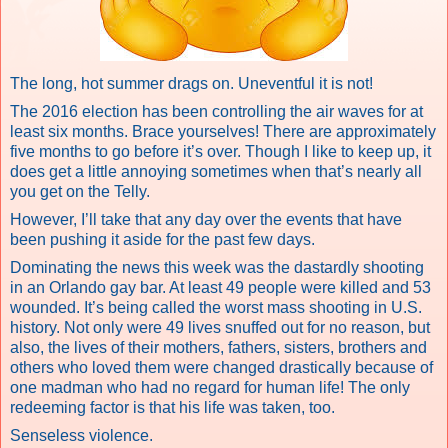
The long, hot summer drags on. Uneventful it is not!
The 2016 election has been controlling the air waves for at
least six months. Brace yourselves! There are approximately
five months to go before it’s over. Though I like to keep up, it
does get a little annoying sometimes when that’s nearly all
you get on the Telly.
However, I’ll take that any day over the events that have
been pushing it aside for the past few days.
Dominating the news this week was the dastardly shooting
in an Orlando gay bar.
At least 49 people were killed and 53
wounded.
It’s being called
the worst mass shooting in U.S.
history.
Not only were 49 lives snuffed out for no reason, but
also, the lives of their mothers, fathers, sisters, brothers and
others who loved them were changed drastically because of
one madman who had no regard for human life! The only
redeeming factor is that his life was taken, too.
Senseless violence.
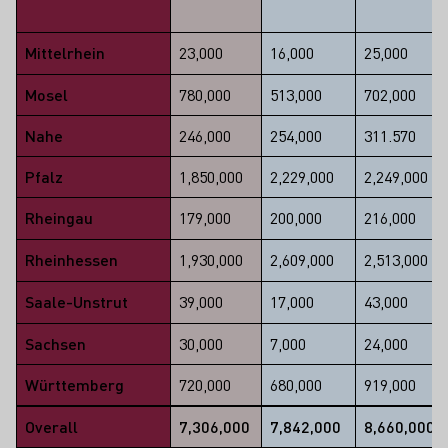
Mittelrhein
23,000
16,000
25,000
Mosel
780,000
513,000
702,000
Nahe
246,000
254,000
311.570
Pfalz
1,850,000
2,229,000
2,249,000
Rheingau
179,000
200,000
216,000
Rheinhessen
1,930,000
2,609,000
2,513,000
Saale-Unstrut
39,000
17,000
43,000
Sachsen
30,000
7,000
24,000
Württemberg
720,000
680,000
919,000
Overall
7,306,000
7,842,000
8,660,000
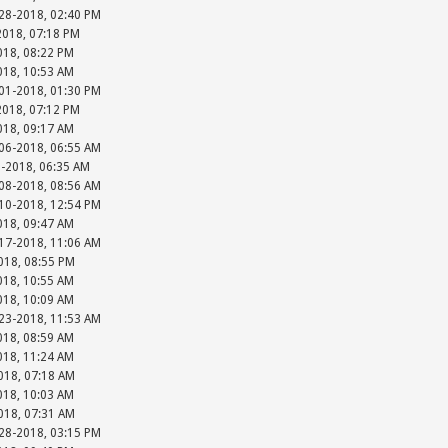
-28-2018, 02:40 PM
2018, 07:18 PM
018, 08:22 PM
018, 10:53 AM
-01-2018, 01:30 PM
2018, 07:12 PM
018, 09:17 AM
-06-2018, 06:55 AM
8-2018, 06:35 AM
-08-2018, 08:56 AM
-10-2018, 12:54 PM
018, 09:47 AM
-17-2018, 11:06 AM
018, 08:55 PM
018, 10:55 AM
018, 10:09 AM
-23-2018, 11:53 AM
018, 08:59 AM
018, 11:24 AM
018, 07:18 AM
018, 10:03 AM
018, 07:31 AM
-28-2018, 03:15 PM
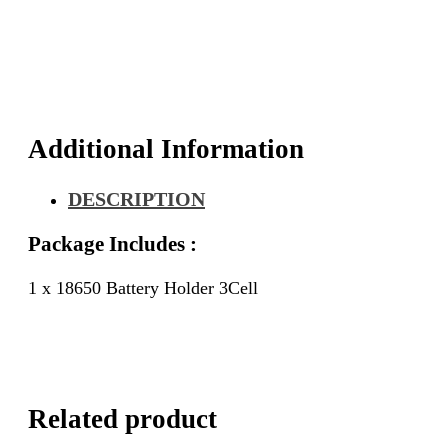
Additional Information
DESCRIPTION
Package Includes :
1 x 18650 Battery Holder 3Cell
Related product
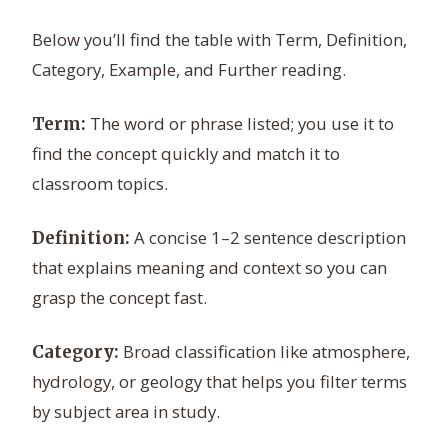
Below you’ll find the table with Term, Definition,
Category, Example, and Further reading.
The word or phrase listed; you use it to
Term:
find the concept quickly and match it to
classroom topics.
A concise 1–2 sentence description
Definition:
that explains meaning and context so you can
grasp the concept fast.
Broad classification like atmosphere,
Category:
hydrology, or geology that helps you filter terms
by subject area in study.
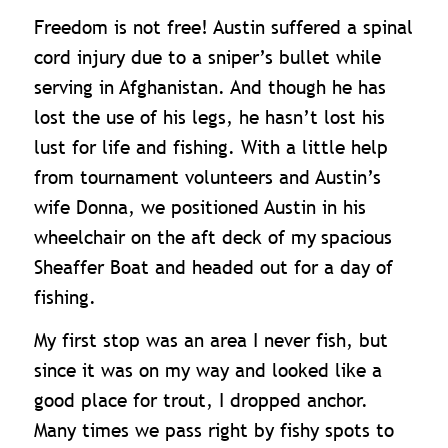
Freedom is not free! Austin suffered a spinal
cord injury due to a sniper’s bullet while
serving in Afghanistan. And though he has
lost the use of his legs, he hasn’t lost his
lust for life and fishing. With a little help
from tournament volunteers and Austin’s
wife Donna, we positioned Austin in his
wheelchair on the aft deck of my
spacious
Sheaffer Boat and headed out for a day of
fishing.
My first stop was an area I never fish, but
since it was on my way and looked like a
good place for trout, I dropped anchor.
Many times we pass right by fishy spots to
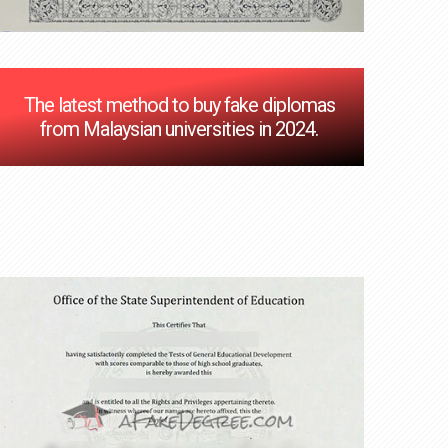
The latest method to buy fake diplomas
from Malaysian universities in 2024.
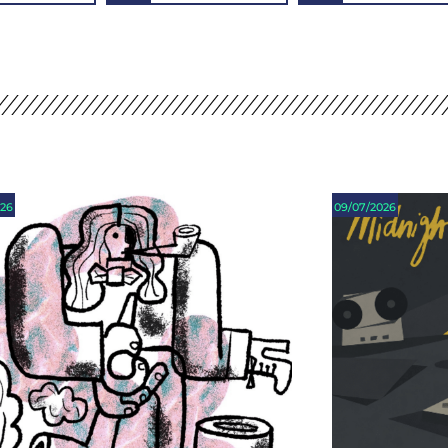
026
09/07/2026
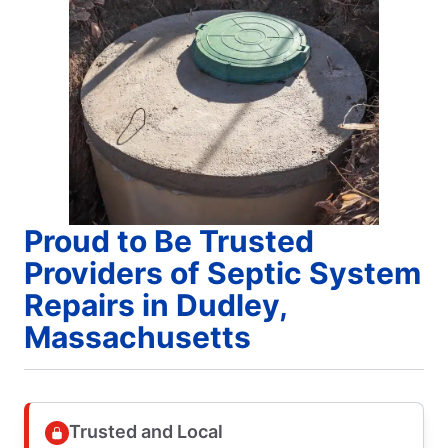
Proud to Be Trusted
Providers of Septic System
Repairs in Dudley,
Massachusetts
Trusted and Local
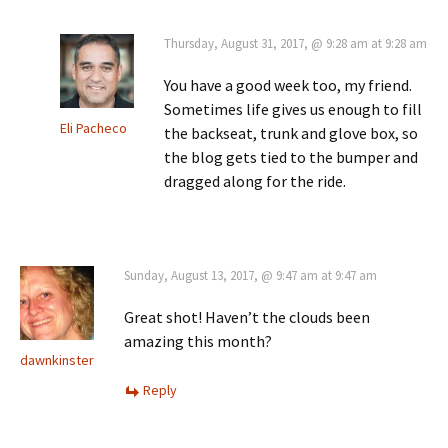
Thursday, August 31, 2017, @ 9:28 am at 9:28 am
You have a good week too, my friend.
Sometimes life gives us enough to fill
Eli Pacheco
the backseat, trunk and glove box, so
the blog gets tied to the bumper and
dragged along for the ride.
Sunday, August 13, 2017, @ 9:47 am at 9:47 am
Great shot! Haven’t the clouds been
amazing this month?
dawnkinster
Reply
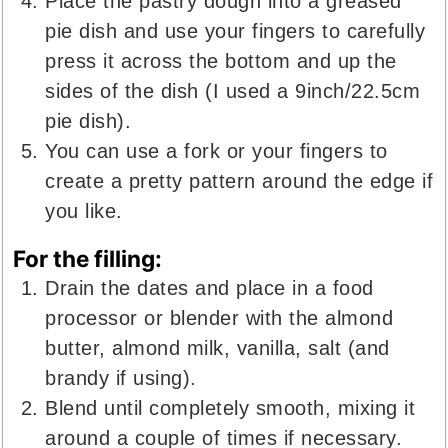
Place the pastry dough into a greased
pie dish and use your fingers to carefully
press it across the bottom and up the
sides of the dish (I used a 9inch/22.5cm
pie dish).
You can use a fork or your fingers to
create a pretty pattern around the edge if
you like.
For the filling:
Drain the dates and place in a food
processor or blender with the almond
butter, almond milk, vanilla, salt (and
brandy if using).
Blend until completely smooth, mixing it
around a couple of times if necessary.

...

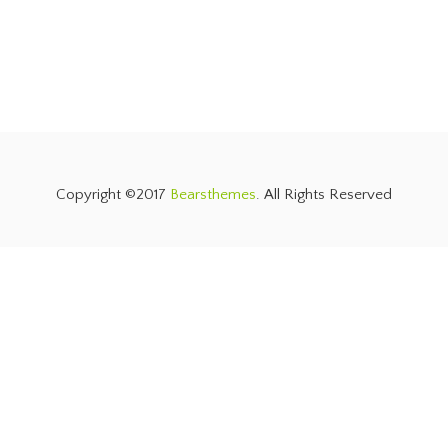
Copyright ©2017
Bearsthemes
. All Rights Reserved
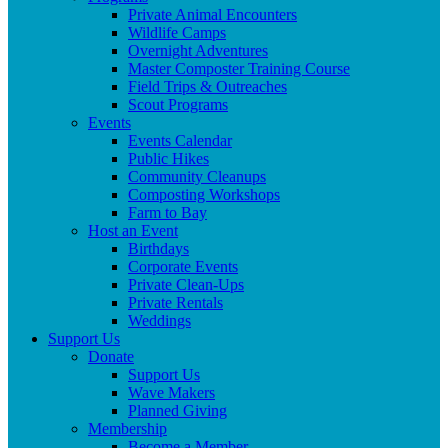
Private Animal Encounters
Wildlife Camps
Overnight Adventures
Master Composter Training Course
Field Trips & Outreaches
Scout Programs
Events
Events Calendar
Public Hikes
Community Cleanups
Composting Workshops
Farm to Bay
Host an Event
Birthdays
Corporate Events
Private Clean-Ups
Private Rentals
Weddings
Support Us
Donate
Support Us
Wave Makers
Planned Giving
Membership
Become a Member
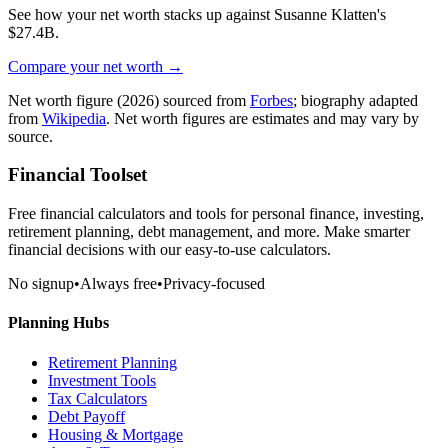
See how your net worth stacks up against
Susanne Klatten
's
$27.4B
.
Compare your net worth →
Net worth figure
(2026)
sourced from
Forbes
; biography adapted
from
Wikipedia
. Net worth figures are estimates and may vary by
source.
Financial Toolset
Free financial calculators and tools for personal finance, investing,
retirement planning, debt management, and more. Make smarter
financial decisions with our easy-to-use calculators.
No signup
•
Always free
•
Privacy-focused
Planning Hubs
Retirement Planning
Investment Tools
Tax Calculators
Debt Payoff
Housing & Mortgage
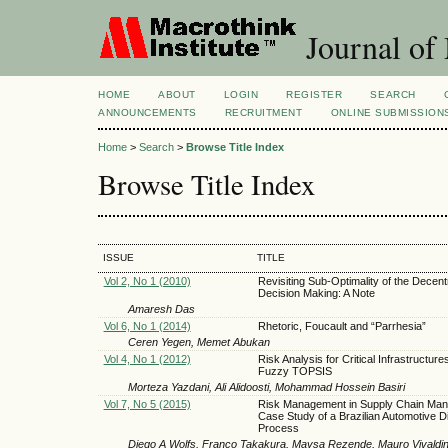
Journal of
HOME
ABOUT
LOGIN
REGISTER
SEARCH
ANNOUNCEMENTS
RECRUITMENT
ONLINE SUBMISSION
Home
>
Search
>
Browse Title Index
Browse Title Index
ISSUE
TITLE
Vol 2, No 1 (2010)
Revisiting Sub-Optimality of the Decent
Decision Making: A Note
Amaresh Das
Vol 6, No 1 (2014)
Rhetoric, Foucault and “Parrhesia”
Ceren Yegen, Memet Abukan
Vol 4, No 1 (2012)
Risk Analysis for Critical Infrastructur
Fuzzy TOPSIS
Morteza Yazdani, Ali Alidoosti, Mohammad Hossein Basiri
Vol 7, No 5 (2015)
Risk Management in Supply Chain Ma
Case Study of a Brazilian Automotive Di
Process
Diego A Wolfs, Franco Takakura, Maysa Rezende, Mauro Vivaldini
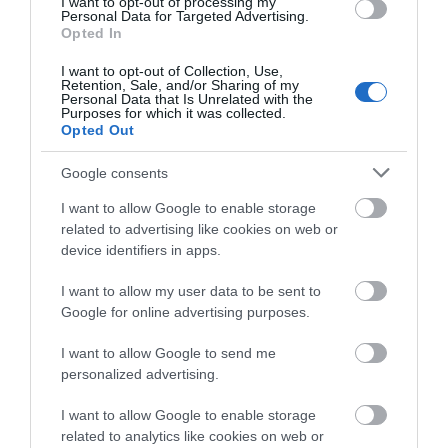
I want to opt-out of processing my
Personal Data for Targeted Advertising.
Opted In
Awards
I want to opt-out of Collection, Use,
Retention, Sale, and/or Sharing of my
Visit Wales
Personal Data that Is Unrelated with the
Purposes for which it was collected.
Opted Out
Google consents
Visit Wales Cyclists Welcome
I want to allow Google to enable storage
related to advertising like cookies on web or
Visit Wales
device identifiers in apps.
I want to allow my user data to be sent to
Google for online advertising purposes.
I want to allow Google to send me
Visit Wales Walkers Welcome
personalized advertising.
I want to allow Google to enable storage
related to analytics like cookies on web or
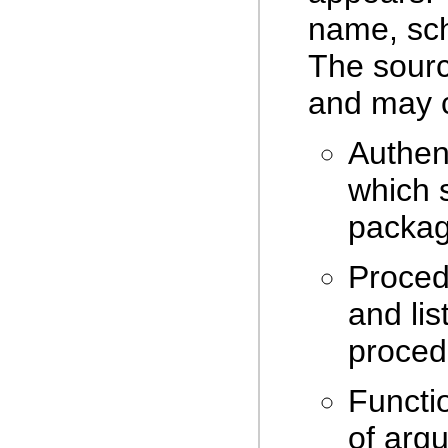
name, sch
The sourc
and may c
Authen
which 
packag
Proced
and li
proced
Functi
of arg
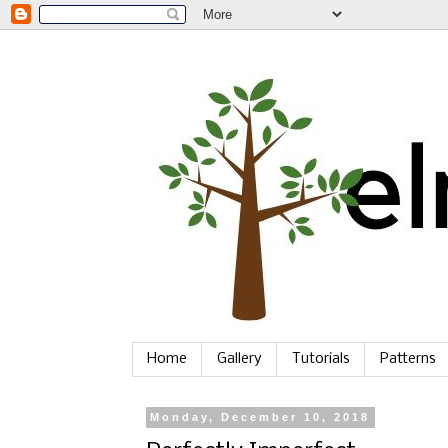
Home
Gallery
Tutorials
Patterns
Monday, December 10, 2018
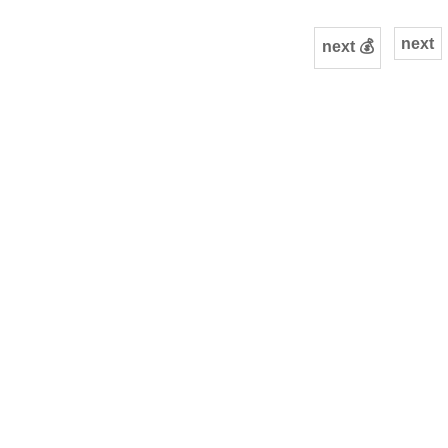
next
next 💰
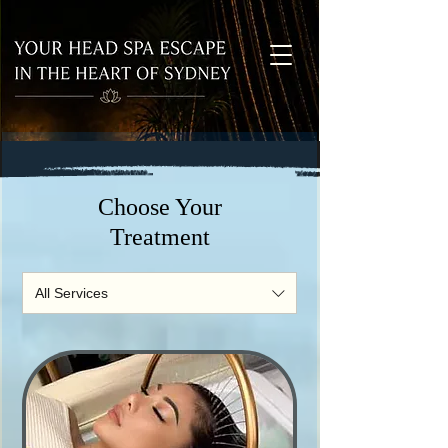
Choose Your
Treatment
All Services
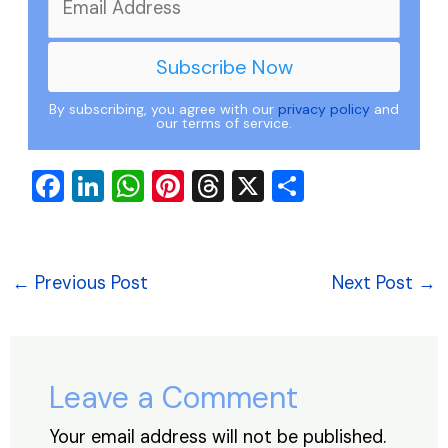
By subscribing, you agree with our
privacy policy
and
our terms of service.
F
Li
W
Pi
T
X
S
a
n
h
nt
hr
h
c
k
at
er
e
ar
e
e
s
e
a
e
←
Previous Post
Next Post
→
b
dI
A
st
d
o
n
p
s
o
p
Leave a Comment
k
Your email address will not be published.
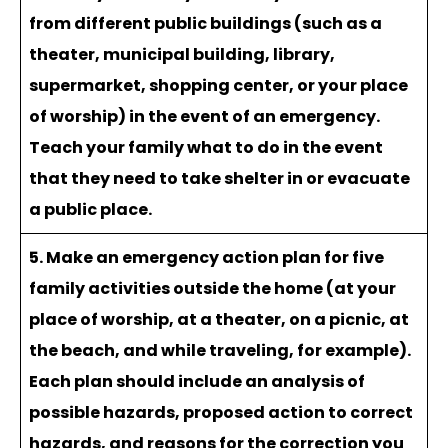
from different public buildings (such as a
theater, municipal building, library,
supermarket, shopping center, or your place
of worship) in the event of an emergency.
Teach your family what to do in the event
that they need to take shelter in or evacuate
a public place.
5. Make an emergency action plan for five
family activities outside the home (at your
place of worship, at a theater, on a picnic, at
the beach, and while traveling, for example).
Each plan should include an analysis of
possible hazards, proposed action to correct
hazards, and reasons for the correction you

## [Directions for this task]
Write out exactly the lines above between the line with "Blend until completely smooth, mixing it" and the line with "around a couple of times if necessary.", inclusive, and nothing beyond them.

## [Exercise output]
Blend until completely smooth, mixing it
around a couple of times if necessary.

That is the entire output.